Estos tres relatos de nación coexistieron bajo el mandato de Chávez sin lograr ninguno una hegemonía entendida como “la unidad del sujeto social en el discurso”. Hugo Chávez utilizó un discurso de estructura mítica, enfocado en un Bolívar militar endiosado, asimilado más al Cristo del látigo que al del amor, que le permitió destacar el papel de las Fuerzas Armadas. Reveló su talante más autoritario cuando asumió de manera plena el papel del héroe revolucionario destinado a tutelar a un “pueblo incapaz” y “carente de saber”.
Los historiadores prochavistas del Centro de Memoria Histórica, por el contrario, pusieron al pueblo venezolano en el corazón de la narración. Son las mujeres, los indígenas, los trabajadores quienes forjan el camino del progreso. Se alejaron de la figura del militar presidente para destacar la del pueblo dignificado. En palabras de Márquez, no fueron simples “caudillos intelectuales del régimen”.

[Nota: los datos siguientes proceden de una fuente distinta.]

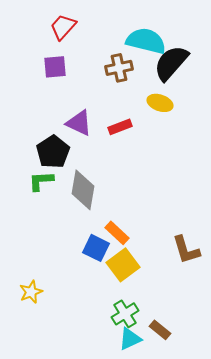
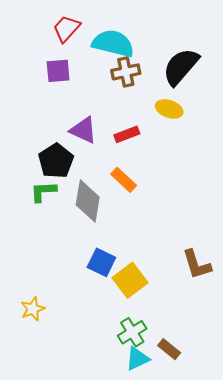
cyan semicircle: (146, 41) -> (113, 43), moved
orange rectangle: (117, 233) -> (124, 180), moved

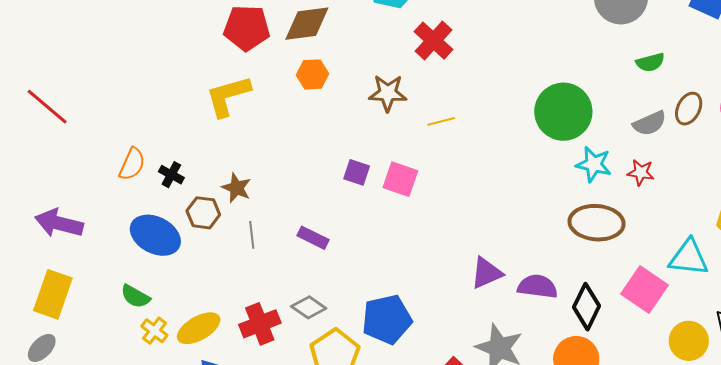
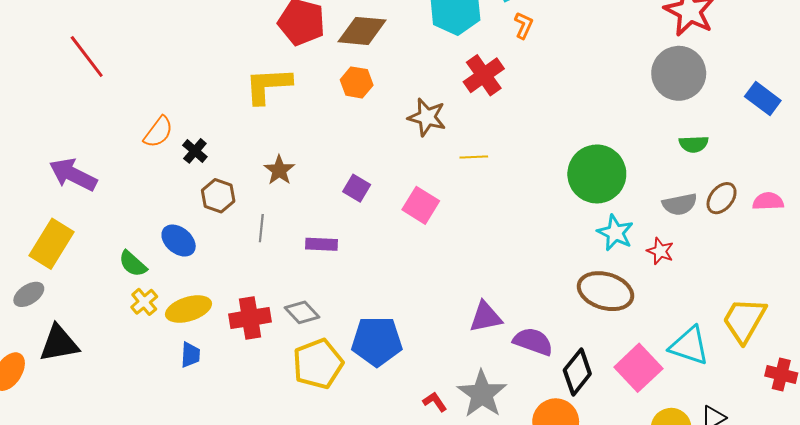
purple square: (357, 172) -> (357, 188), moved
brown star: (237, 188) -> (279, 170), moved
blue ellipse: (155, 235) -> (179, 241), moved, size x0.7
purple rectangle: (313, 238) -> (321, 244), turned -36

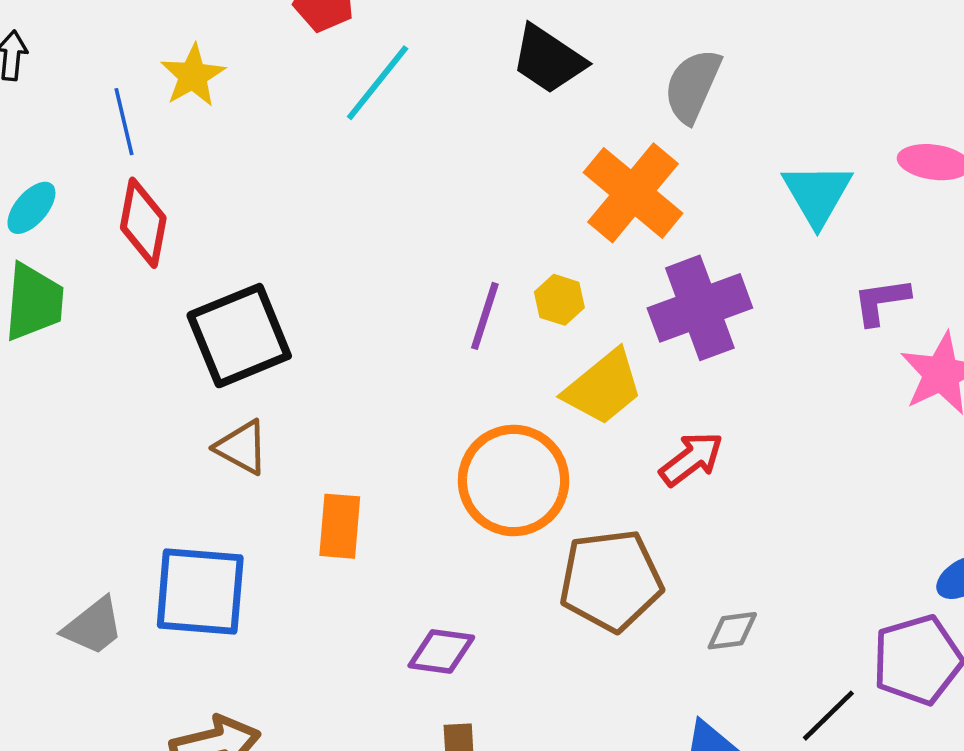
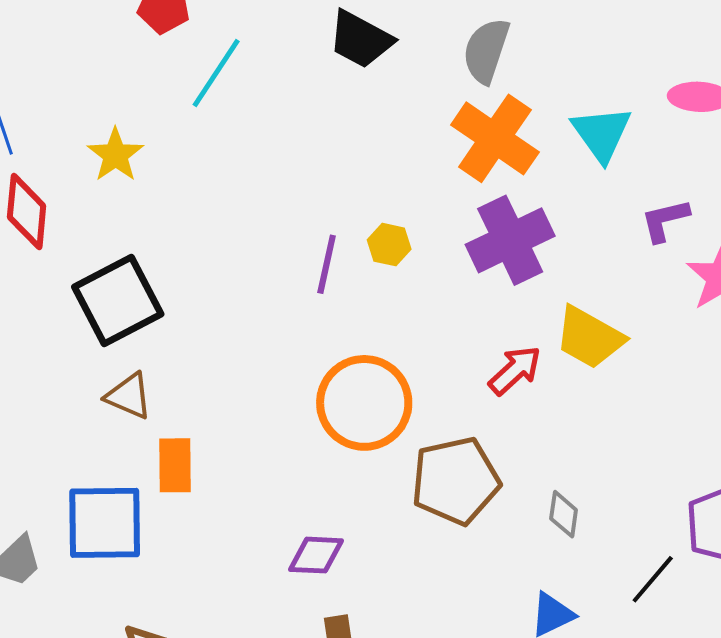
yellow star: (193, 76) -> (115, 155), moved
orange cross: (633, 193) -> (495, 138), moved
yellow trapezoid: (603, 387) -> (589, 337), moved, turned 74
orange rectangle: (340, 526) -> (175, 465), moved
gray diamond: (732, 631) -> (564, 514), turned -69

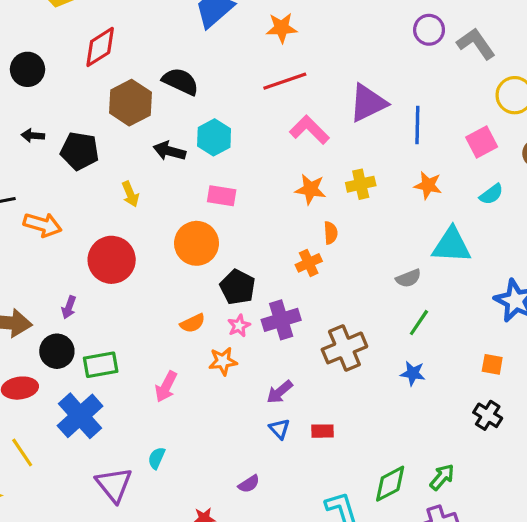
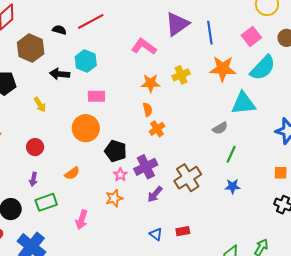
black semicircle: (180, 81) -> (59, 30), size x0.6
red line: (285, 81) -> (91, 21), moved
orange star: (428, 185) -> (223, 69), size x1.5
cyan semicircle: (491, 194) -> (263, 68), size x1.8
orange semicircle: (331, 233) -> (148, 109), moved
red circle: (112, 260) -> (35, 147), size x0.6
purple arrow: (69, 307) -> (33, 179), moved
orange semicircle: (193, 323) -> (72, 173), moved
green rectangle: (101, 365) -> (46, 202), moved
purple arrow: (280, 392) -> (155, 194), moved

Mientras que las palabras de Chávez pretendían justificar lo autoritario y, por ende, el cierre de los espacios democráticos, las del Centro de Memoria Histórica se centraron en reivindicar la participación como una nueva forma de democracia más directa y más profunda. La tensión entre lo autoritario y lo participativo marcó un choque entre estas historias oficiales y, aunque uno podría sospechar que un discurso sobre la participación le podía resultar instrumental al nacionalismo militar de Chávez, Márquez no explica por qué a los académicos se les permitió tanta amplitud.
No encontrará el lector aquí debates sobre el populismo, ni tampoco consideraciones sobre la izquierda latinoamericana, ni mucho menos un corte de cuentas al chavismo. Se trata de un texto denso, con referencias semióticas y epistemológicas, a veces difíciles de digerir. Pero, si se hace el esfuerzo, el libro de Márquez abre la puerta al escepticismo sobre los pasados que se nos quieren presentar y, en particular, permite alimentar la reflexión sobre los enfrentamientos en que también nos vemos envueltos en Colombia. Al final, la historia no es lo que sucedió, sino cómo se recuerda. Agradezcamos, entonces, por los Elías Pino del planeta dedicados a develar las mentiras de los mitos oficiales.
Thomas Legler, profesor de la Universidad Iberoamericana, escribió en el prólogo del libro que la transición democrática de Venezuela necesitará “una sanación discursiva” vía un relato compartido de nación. Pero quizás Venezuela necesite menos historias oficiales y más narrativas que convivan y se hablen entre sí.